O Reencontro

‘Eu te observava na multidão, mas você se afastava, o nosso encontro teria que ser à sua maneira. ”

Conceição da Barra é um município do Espirito Santo que abriga rios e mar, lá está localizado o Bairro Santana, onde passei a maior parte de minha infância.

O seu turismo tem como destaque o carnaval, que é conhecido como um dos melhores de rua do Estado, localizada à 24 quilômetros de Conceição da Barra, está a vila de Itaúnas, distrito formoso com suas dunas de areia e o seu forró pé de serra.

Princesinha do Norte, assim é conhecida a minha querida Conceição da Barra, também é famosa pelas suas praias de águas mornas que vem da divisa com o estado da Bahia.

Na alta temporada, a cidade fica em polvorosa, turistas de vários lugares, chegam para verem de perto essa beleza, guardando na memória os encantos desse cantinho, que deixa em vários corações o desejo de um dia para lá, retornar.

A Ivy e eu tínhamos seis anos quando nós nos conhecemos, estávamos na pré-escola, sendo ela uma garota ruiva, destacava-se mais ainda entre as crianças, com suas roupas coloridas. Certa vez, aproveitando uma ocasião em que ela não parava quieta em sua cadeira, tentei uma aproximação e à alertei:

_. Sente-se, a professora vai brigar com você.

 Ivy colocou em seu rosto um semblante firme e me respondeu:

-Você não é, a minha dona.

Depois desse dia não ousei tentar outra aproximação, porém no ano seguinte, percebi que a Ivy passou a me seguir durante o recreio, na sala de aula sentou-se atrás de mim, não demorou muito, nos tornamos amigas.

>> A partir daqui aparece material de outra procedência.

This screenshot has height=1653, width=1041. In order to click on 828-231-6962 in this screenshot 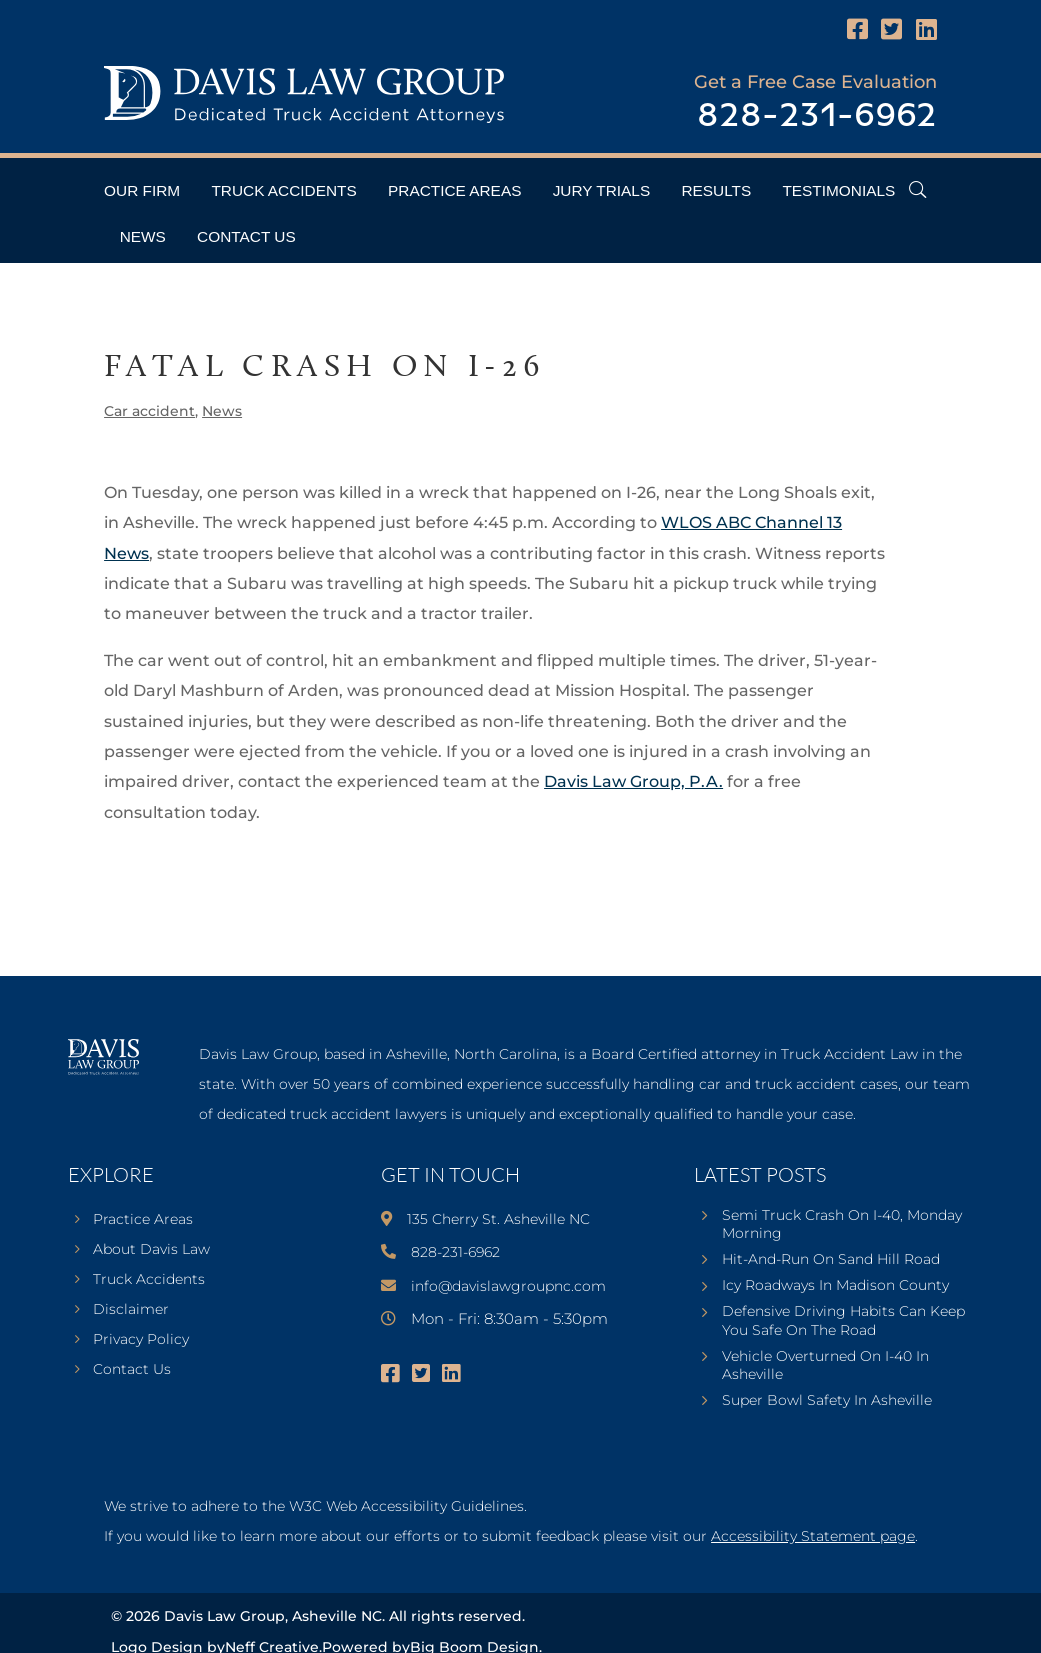, I will do `click(817, 116)`.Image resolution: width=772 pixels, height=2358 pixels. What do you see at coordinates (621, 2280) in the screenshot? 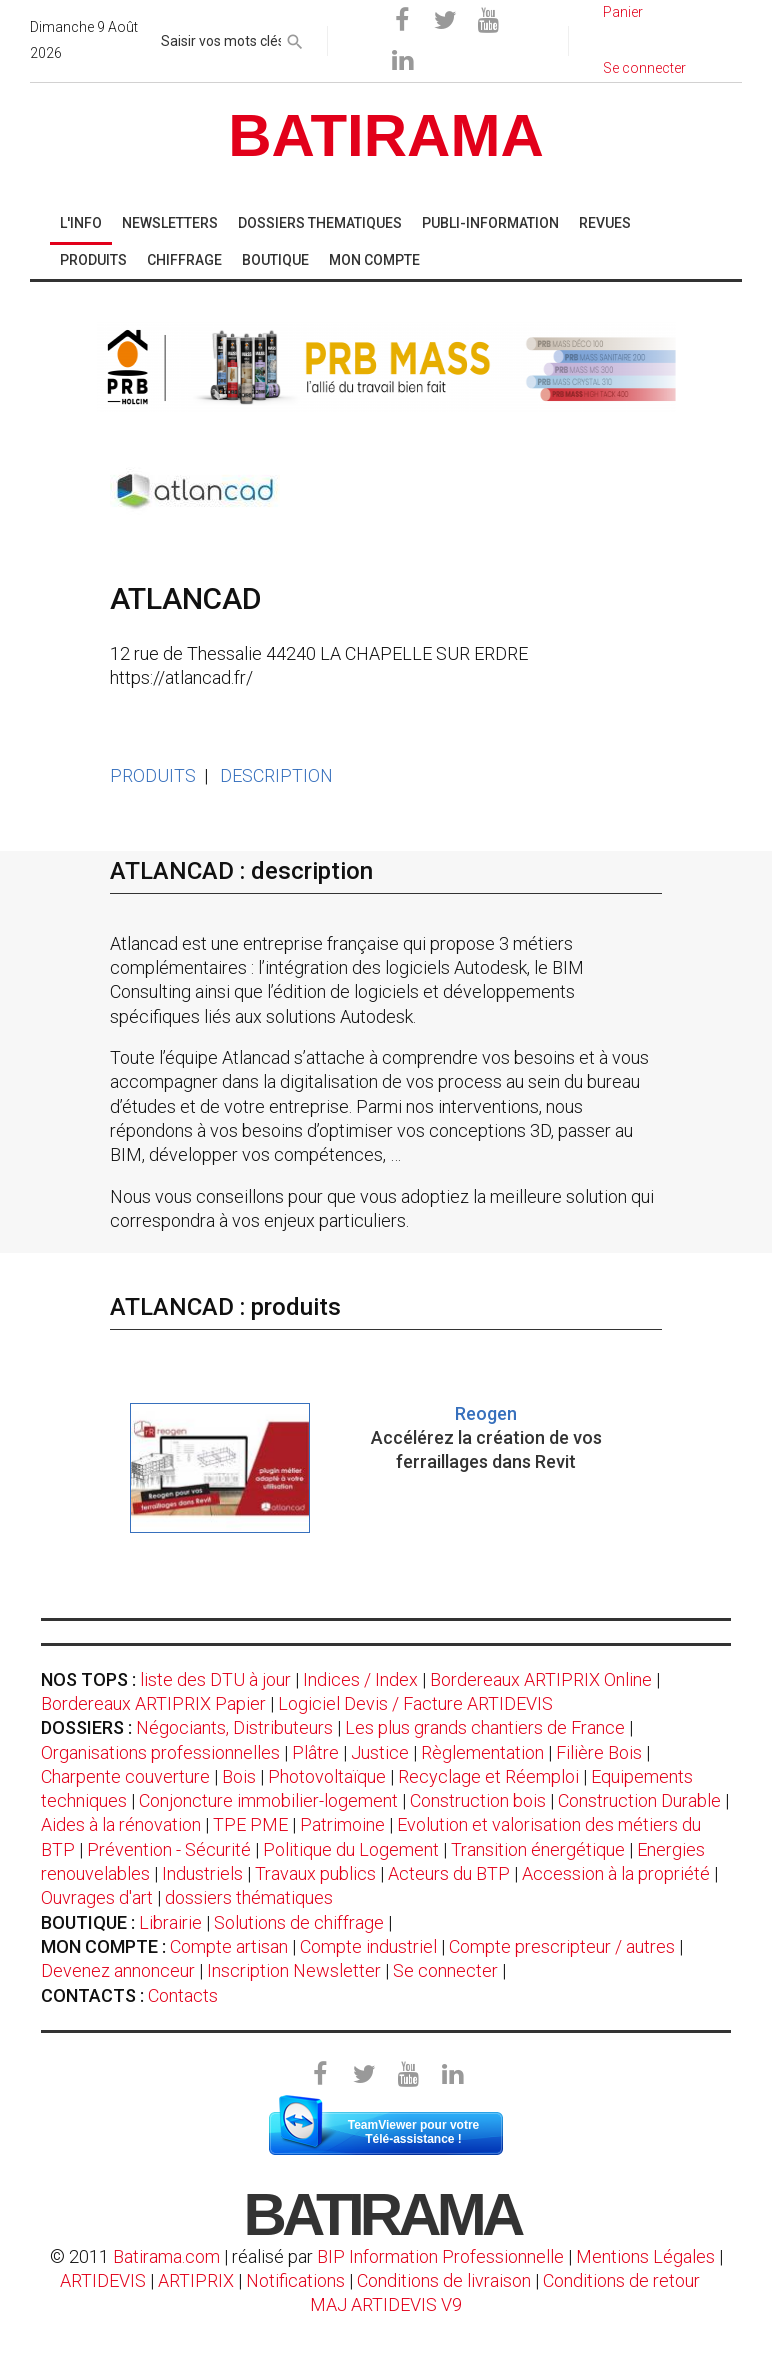
I see `Conditions de retour` at bounding box center [621, 2280].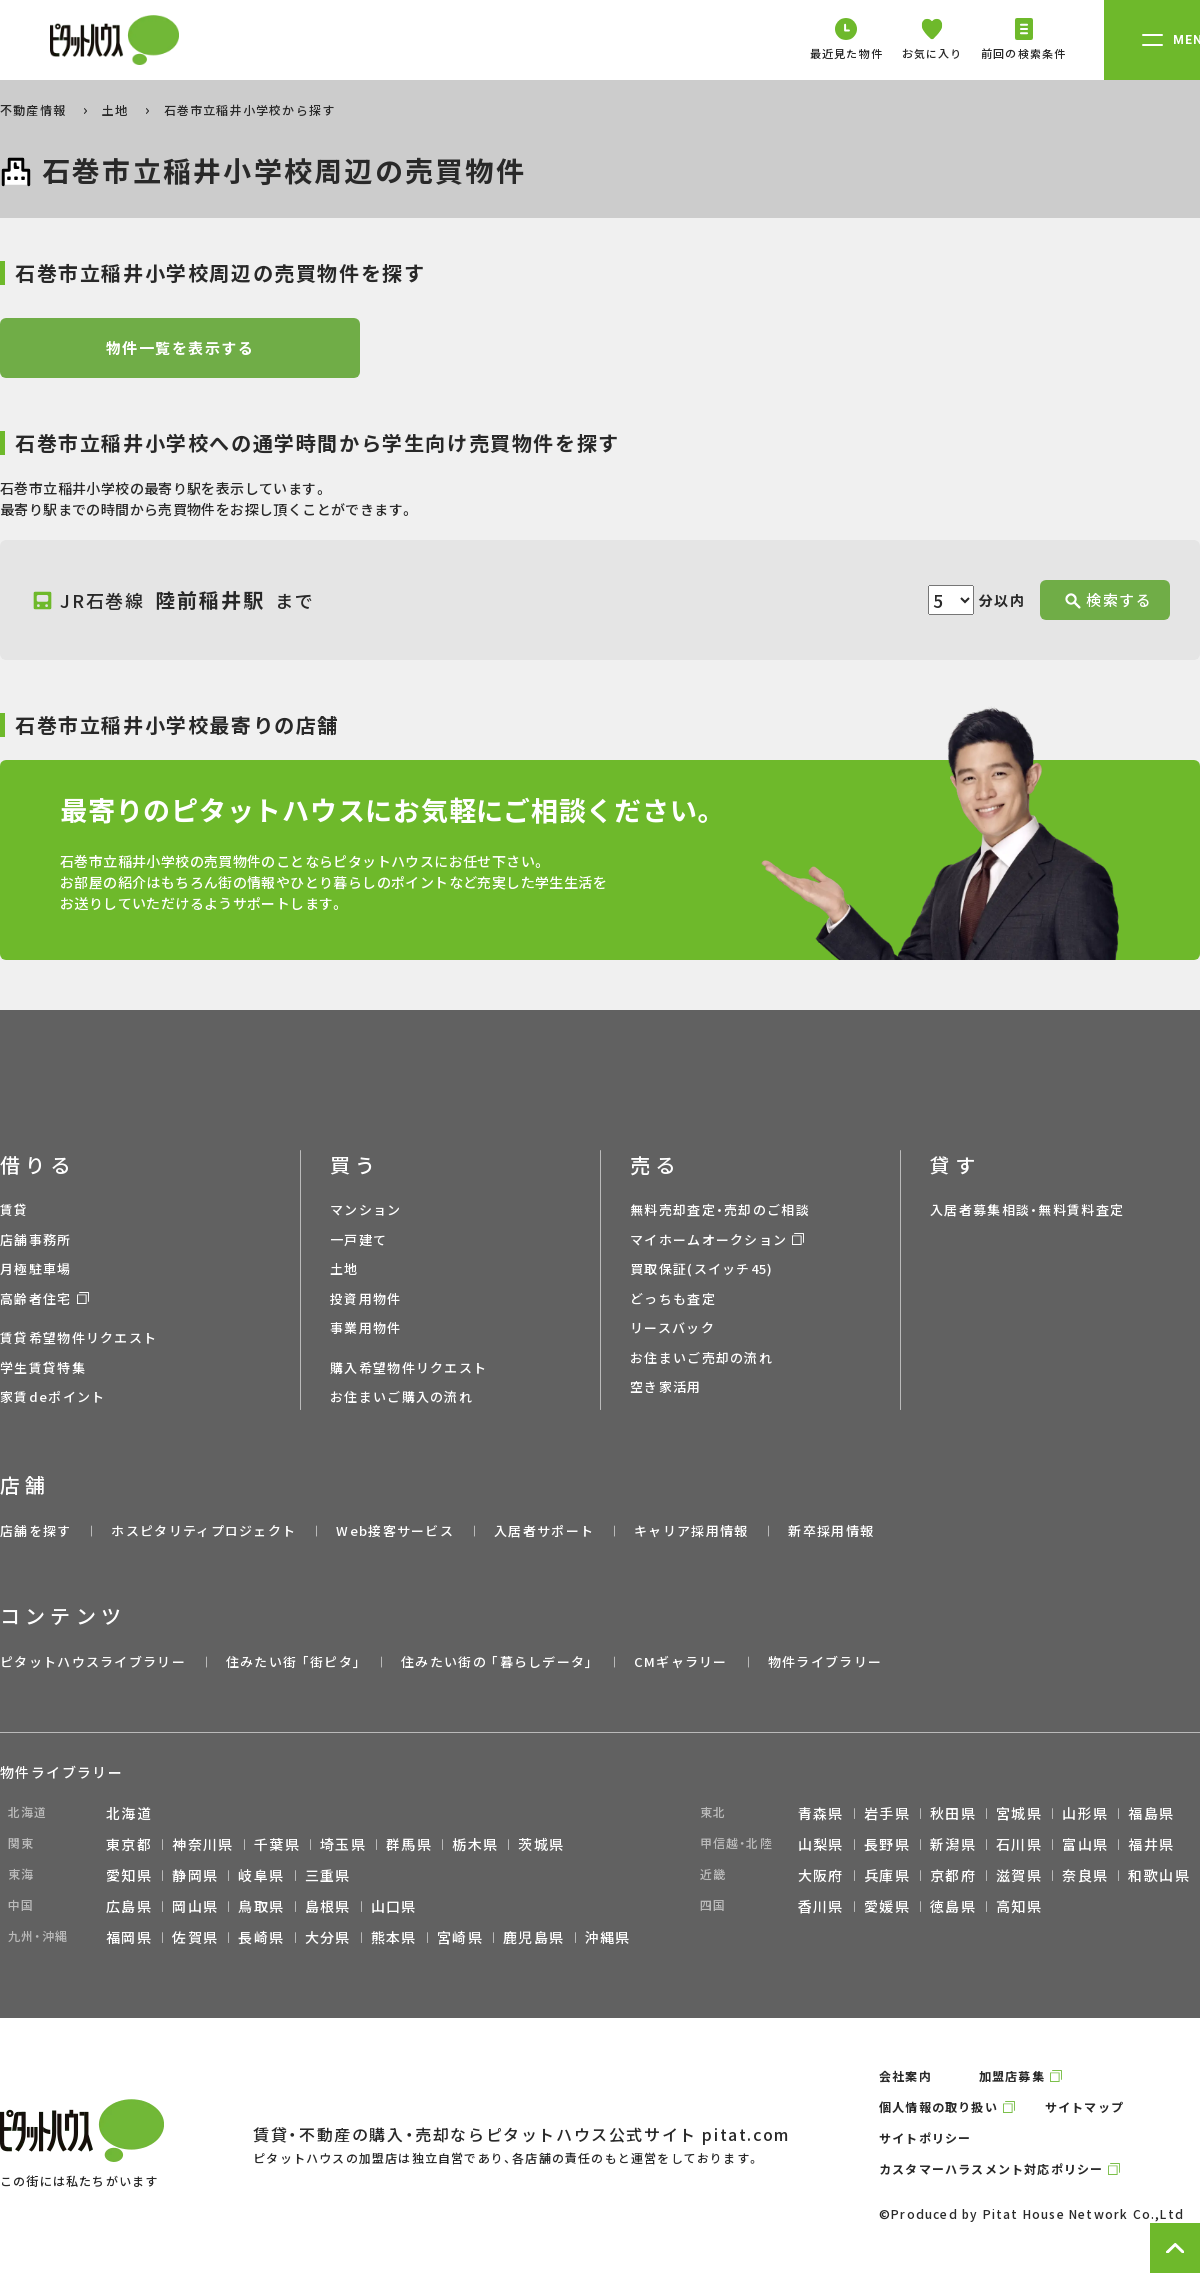 This screenshot has height=2273, width=1200. Describe the element at coordinates (14, 1209) in the screenshot. I see `賃貸` at that location.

Todos os dias depois das aulas, corríamos para a minha casa, que ficava bem próxima à escola e brincávamos até o entardecer.

De repente a maioria não percebe, porém, a infância permite analisar cada situação sem temer o prazo que o tempo dispõe, e que o olhar da criança pode ser detalhista porque geralmente não estão sendo observadas.

Os adultos olham bem mais para outros adultos, dando espaço para os pequeninos visualizarem com precisão os acontecimentos em sua volta, pode ser que criança não mente, mas imaginam com uma frequência maior, dão mais peso aos seus temores e esperam dos outros com mais entusiasmo.

Morava na vizinhança um senhor de aparência sombria, as sobrancelhas eram grossas unidas uma à outra, o que enchia as nossas mentes com as mais tenebrosas imaginações.

Ele andava com as mãos para trás entrelaçadas uma na outra, contudo essa postura destacava ainda mais o seu corpo encurvado, a casa que em que ele residia, tinha uma pintura desbotada, telhas sujas, o que deixava tudo muito assustador.

Dona Lia, a minha mãe, depois de um dia exaustivo cuidando de 6 filhos, se acomodava no meio da criançada para contar certos contos cobertos de criaturas como: mula sem cabeça, lobisomens e bruxas.

A intenção de minha mãe era somente distrair a criançada, e não assustar, pois era evidente o quanto gostávamos de ouvi-la, o seu jeito mineiro encantador de relatar os fatos não deixava que nada desviassem a nossa atenção, enquanto do lado de fora, o canto das cigarras dava mais ênfase ao cenário que construíamos em nossa mente.

Mas nesse momento, Ivy e eu estamos olhando fixamente para o senhor misterioso, que está saindo de sua sinistra casa, o seu cachimbo foi aceso, e ele sai caminhando rumo à uma estrada de barro vermelho.

Não sei se foi por impulso ou se foi um desejo contido, que levou a minha amiga e eu, a segui-lo, de longe o observávamos caminhar tranquilamente por aquela estrada, que logo se tornou escura devido à sombra da vasta mata que a cercava.

Ser criança nessa época, anos 80, proporcionávamos várias aventuras, o risco de algo ruim acontecer estava relacionado bem mais a um ataque de um animal ou de algum tombo por subir em árvores.

Não havia tanto o receio e a insegurança que aterroriza o presente, onde os humanos tomaram o lugar dos possíveis ataques animalescos, duas meninas de dez anos andando sem a companhia dos pais e entrando mata adentro para satisfazer uma curiosidade inocente, não passa nem sequer na mais fantasiosa mente infantil da atualidade.

O senhor misterioso entra à sua direita, caminha até a beira de um lago, pega uma sacola que estava escondida no meio de uma vasta moita, se acomoda sobre algumas pedras e começa a preparar uma vara de pescar, depois de lançar a linha nas águas, fica imóvel, a não ser pelos olhos inquietantes que percorriam o percurso da maré.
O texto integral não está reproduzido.